The convergence performance of nonlinear acceleration methods for the method of characteristics (MOC) with flat source (FS) approximation (FS MOC) or linear source (LS) approximation (LS MOC) is numerically investigated by focusing on the spatial and angular approximations in the acceleration calculations. The convergence of nonlinear acceleration depends on the consistency of the calculation models between the higher-order and lower-order (acceleration) methods. The convergence of four acceleration methods is evaluated to clarify the relationship between model consistency and convergence performance. These methods consist of FS or LS for the spatial source distribution and P1 or discrete angle for the angular distribution, i.e., (1) FS analytic coarse mesh finite difference (ACMFD) acceleration (FS ACMFD), (2) LS ACMFD, (3) FS angular-dependent discontinuity factor MOC (ADMOC) acceleration (FS ADMOC), and (4) LS ADMOC. The ACMFD and ADMOC accelerations are based on P1 and discrete angle approximations, respectively. The FS MOC and LS MOC are considered higher-order methods. The FS MOC and LS MOC with five acceleration methods, i.e., the aforementioned four acceleration methods and the conventional coarse mesh finite difference acceleration method, are used to perform fixed-source calculations in one-group one-dimensional homogeneous slab geometry, and the spectral radii are numerically evaluated.
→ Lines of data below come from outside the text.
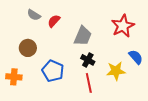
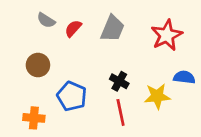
gray trapezoid: (83, 36) -> (112, 28), moved
blue semicircle: (136, 57) -> (184, 77), turned -42
orange cross: (14, 77) -> (34, 118), moved

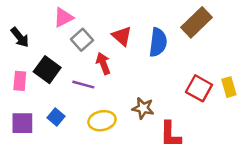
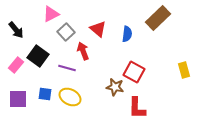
blue semicircle: (158, 42) -> (127, 34), size x0.7
pink rectangle: (20, 81) -> (16, 65), turned 35
red square: (199, 88) -> (134, 72), moved
blue square: (56, 117) -> (45, 94), turned -32
yellow ellipse: (102, 121) -> (70, 97), moved, turned 40

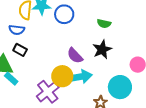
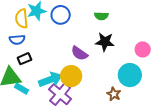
black star: (102, 49) -> (105, 42), turned -30
black rectangle: (20, 50) -> (24, 59), turned -40
cyan arrow: (80, 77) -> (50, 80), moved

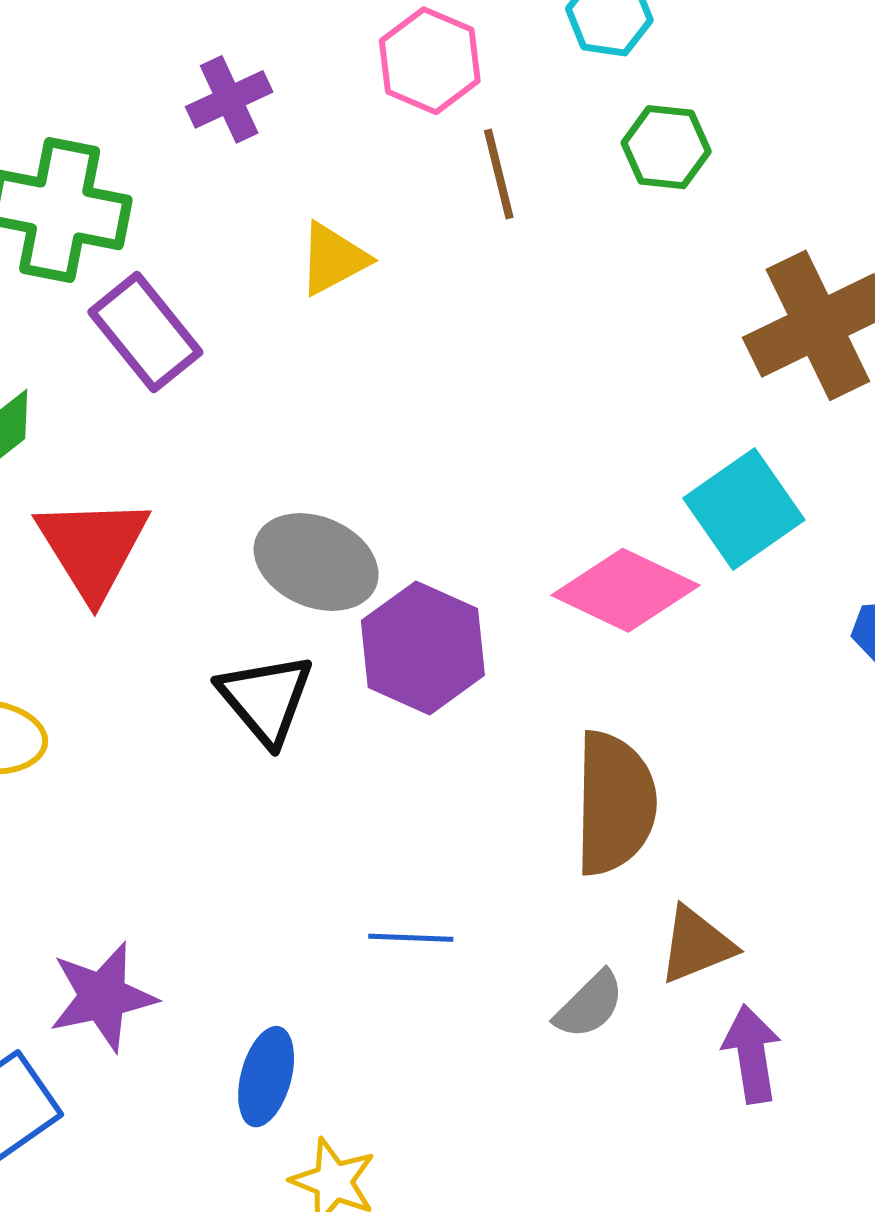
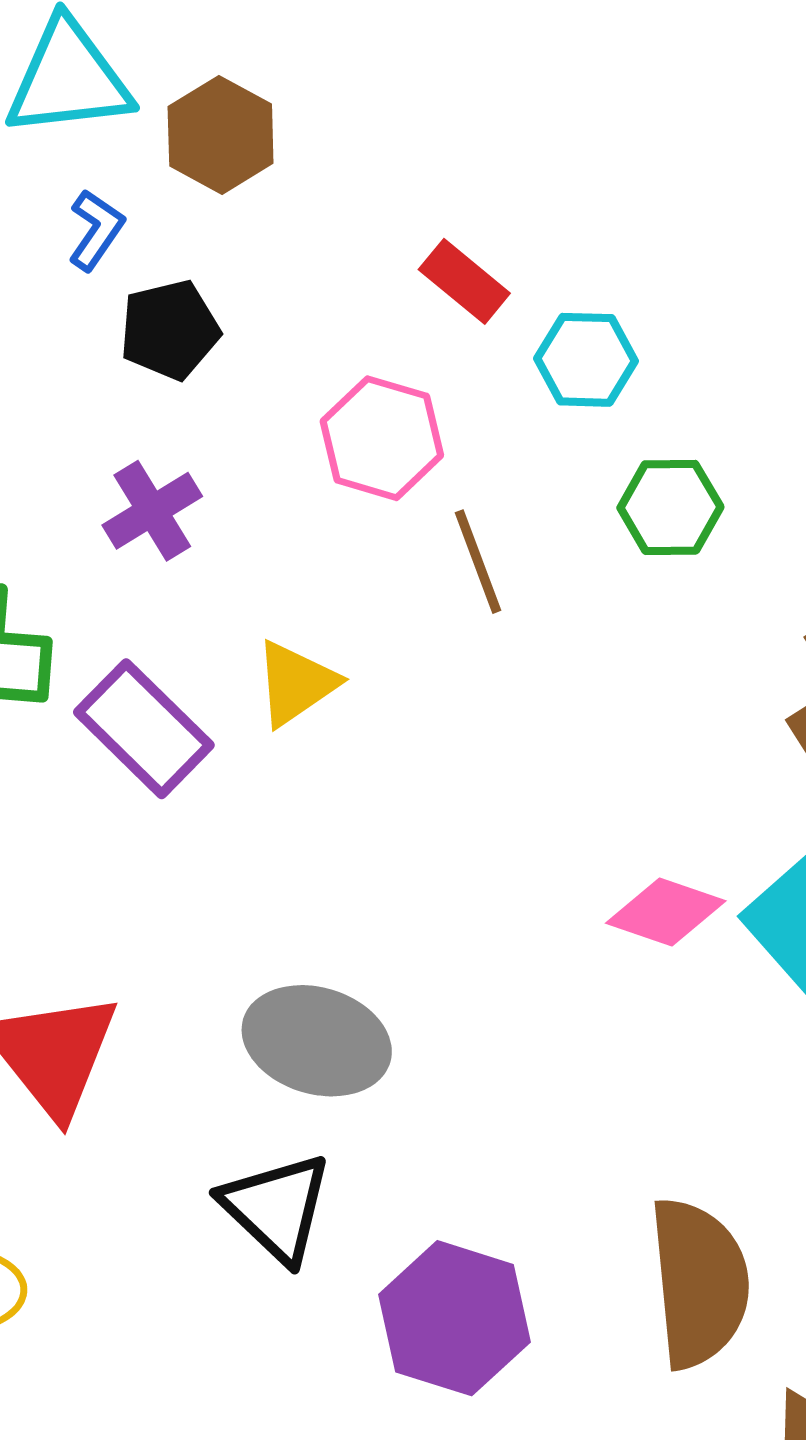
purple rectangle: (145, 332) -> (144, 729), moved
pink diamond: (626, 590) -> (666, 912), moved, size x0.7
purple hexagon: (423, 648) -> (454, 1318), moved

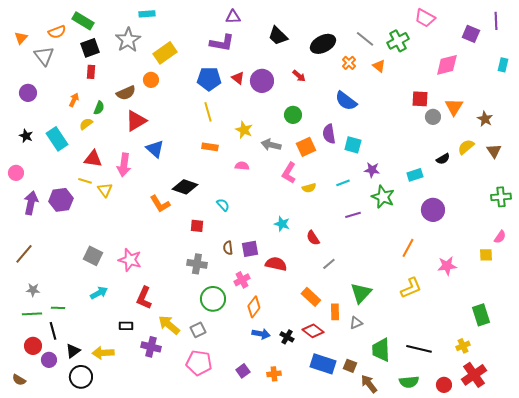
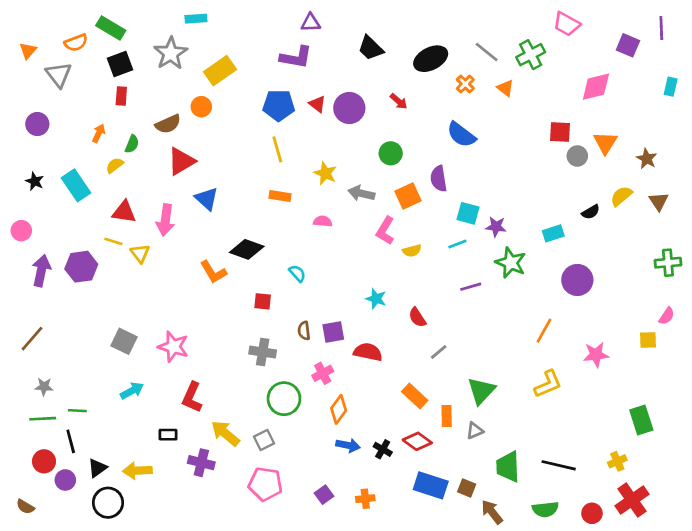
cyan square: (353, 145) -> (468, 213), moved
The numerical results indicate that (1) the nonlinear acceleration methods that are unconditionally stable for FS MOC also show similar convergence properties for LS MOC in one-dimensional slab geometry; (2) better convergence is observed when the consistency of higher- and lower-order models is high; and (3) when a coarse mesh is optically thick, the spatial homogenization degrades the convergence performance, even if spatial and angular approximations are consistent between the higher- and lower-order models.